Syllabus

Internship in Data Science

Code
AMI23J
Points
7.5 Credits
Level
Second Cycle
School
School of Information and Engineering
Subject field
Microdata Analysis (XYZ)
Group of Subjects
Other Interdisciplinary Studies
Disciplinary Domain
Natural Science, 100%
This course can be included in the following main field(s) of study
Microdata Analysis1
Progression indicator within (each) main field of study
1A1F
Approved
Approved, 07 November 2019.
This syllabus is valid from 01 December 2019.

Learning Outcomes

The overall goal with this course is for students to have the opportunity to apply their knowledge and skills in Data Science in a professional environment.

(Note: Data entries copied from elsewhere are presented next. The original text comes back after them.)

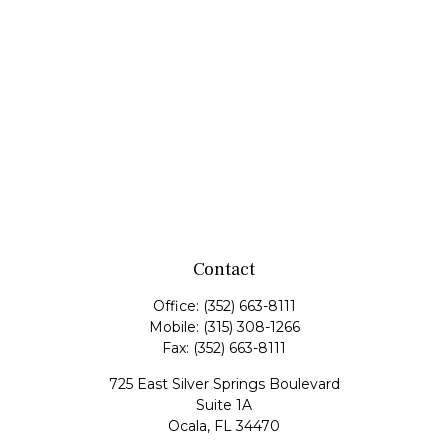
Contact
Office:
(352) 663-8111
Mobile:
(315) 308-1266
Fax:
(352) 663-8111
725 East Silver Springs Boulevard
Suite 1A
Ocala,
FL
34470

Upon completion of the course, students will be able to:

  • describe the organisation and its activities and workflow
  • demonstrate personal accountability, and evaluate the importance of interpersonal skills and effective work habits
  • demonstrate the ability to use their previous education to analyse and resolve the business issues of the organisation
  • articulate ideas and solutions effectively in dialogue with different audiences
  • reflect on their future professional role and their own skills with particular emphasis on sustainability, business relations, and the ethical aspects of Data Science
  • identify their need for further knowledge and skills related to the activities of the workplace and workflow

Course Content

The course includes a placement at an organisation that works within the area of the student’s main field of study. The placement is to include various work tasks and is to provide opportunity for the student to gain insight into the organisation’s activities and workflow. Examples of appropriate work tasks are planning, designing, testing, or evaluating the organisation’s Data Warehouse or Data Lake, or performing predictive analytics to support management’s decision making within the organisation and its collaboration with other organisations with which it has production, customer, and supply relations.

Assessment

Compulsory preparatory seminar, workplace placement and individual written report.

Forms of Study

Preparatory seminar and work related to Data Science in an organisation that amounts to at least 150 work hours. The organisation provides a supervisor during the placement period while the course coordinator at the university provides support.

Grades

The Swedish grades U–G.

Prerequisites

  • 30 credits second level within the Mainfield of Microdata Analysis

Other Information

It is the responsibility of students to identify and find a suitable place at which to complete their placement. A description of the placement duties is required for approval by the course coordinator. The organisation at which the placement will be completed must appoint a supervisor. The student is to have continuous contact with both the supervisor at the organisation and the course coordinator at the university. An agreement is to be signed by the student, the organisation, and the university ahead of the placement.
While it is permitted for reimbursements or stipends to be offered by the organisation or other parties to students, the university bears no financial responsibility for a placement.
The window of time in which placements can be approved and assessed is stated in the course handbook.